EAST ST. LOUIS – Drug maker Bayer can't ask past and present employees if they or their families use oral contraceptives Yasmin, Yazand Ocella, U.S. District Judge David Herndon ruled on June 29.

He rejected Bayer's bid to elicit testimony about personal use in depositions for national litigation of claims that the drugs injured gall bladders and damaged blood circulation.

"Just as the court would not permit every other allegedly injured plaintiff in this broad ranging litigation to come to trial and tell the jury her story to bolster another plaintiff's case, it will not let a few employees say they think the product is great," he wrote.

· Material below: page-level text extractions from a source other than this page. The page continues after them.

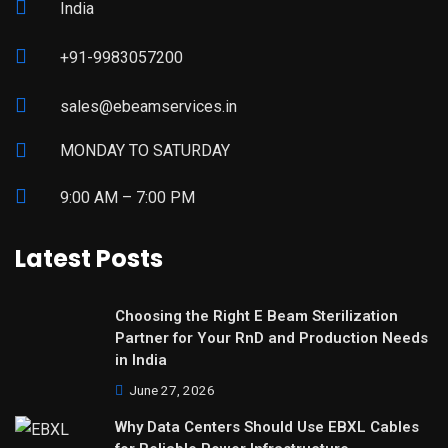
India
+91-9983057200
sales@ebeamservices.in
MONDAY TO SATURDAY
9:00 AM – 7:00 PM
Latest Posts
Choosing the Right E Beam Sterilization
Partner for Your RnD and Production Needs
in India
June 27, 2026
Why Data Centers Should Use EBXL Cables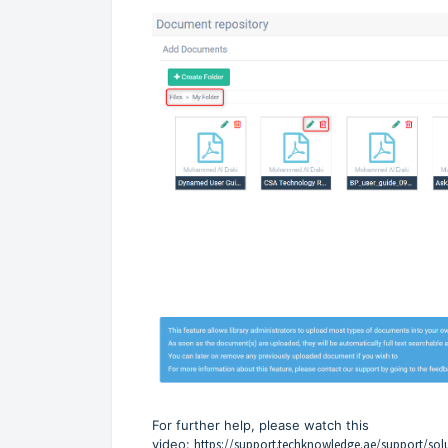
For further help, please watch this
video:
https://support.techknowledge.ae/support/sol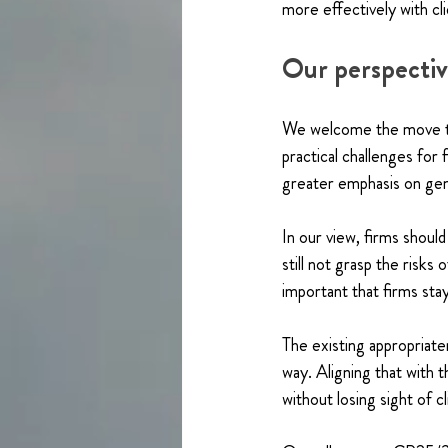
more effectively with cl
Our perspecti
We welcome the move to
practical challenges for 
greater emphasis on genu
In our view, firms should
still not grasp the risks
important that firms sta
The existing appropriat
way. Aligning that with 
without losing sight of c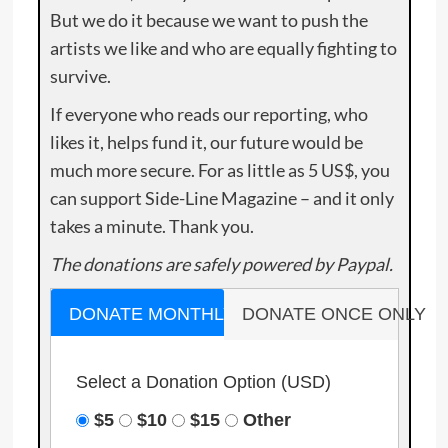
But we do it because we want to push the
artists we like and who are equally fighting to
survive.
If everyone who reads our reporting, who
likes it, helps fund it, our future would be
much more secure. For as little as 5 US$, you
can support Side-Line Magazine – and it only
takes a minute. Thank you.
The donations are safely powered by Paypal.
DONATE MONTHLY
DONATE ONCE ONLY
Select a Donation Option
(USD)
$5
$10
$15
Other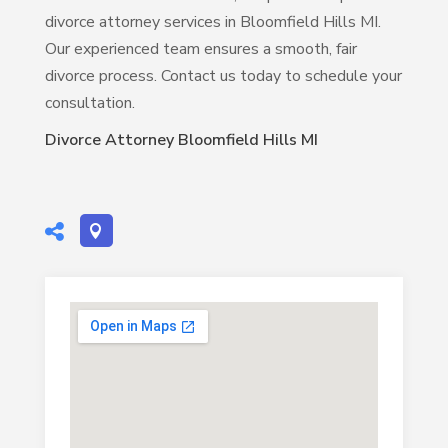
divorce attorney services in Bloomfield Hills MI.
Our experienced team ensures a smooth, fair
divorce process. Contact us today to schedule your
consultation.
Divorce Attorney Bloomfield Hills MI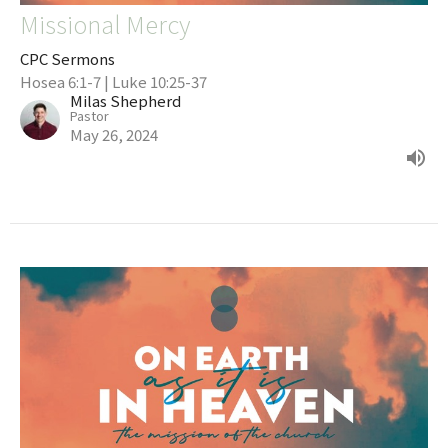
Missional Mercy
CPC Sermons
Hosea 6:1-7 | Luke 10:25-37
Milas Shepherd
Pastor
May 26, 2024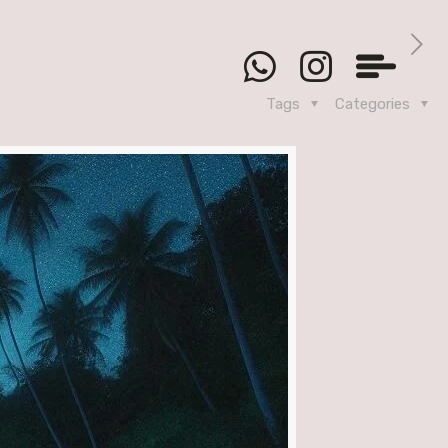
Tags
Categories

"The only evidence that is relevant is the particular plaintiff's evidence and the science that relaters to that plaintiff and to the product as a whole," he wrote.

"It would be highly prejudicial for the jury to hear from some people who say they take the product, have their daughters take the product and haven't one day of health problems as a result of it," he wrote.

He limited the order to multi district pretrial proceedings in his court, writing that he wouldn't tie the hands of district judges who will conduct individual trials.

Herndon composed a public response to a dispute he had kept secret.

Lead plaintiff lawyer Roger Denton of St. Louis objected to questions about personal use on June 6, in email that Herndon didn't post on the docket.

According to Herndon's order, Denton argued that if Bayer could ask about personal use, plaintiffs could discover the medical histories of all Bayer employees.

Denton argued that personal use testimony would invite jurors to draw an improper and prejudicial conclusion that company use equates to product safety, Herndon wrote.

Bayer's email reply didn't reach the docket either.

Herndon denied the request for medical histories of all Bayer workers.

He settled another deposition dispute on June 29, ruling that plaintiffs can't design questions to elicit the identity of documents Bayer lawyers compiled.

"Forcing Bayer to disclose the compilation would implicitly reveal the thought processes of the attorney who selected the documents and would allow plaintiffs to glean which documents, out of the millions already produced, opposing counsel believes are legally significant," he wrote.

"Counsel's designation and compilation of materials to review with a witness prior to his or her deposition reflects counsel's thought processes and opinions with regard to which documents are legally significant and is therefore protected from disclosure under the work product doctrine," he wrote.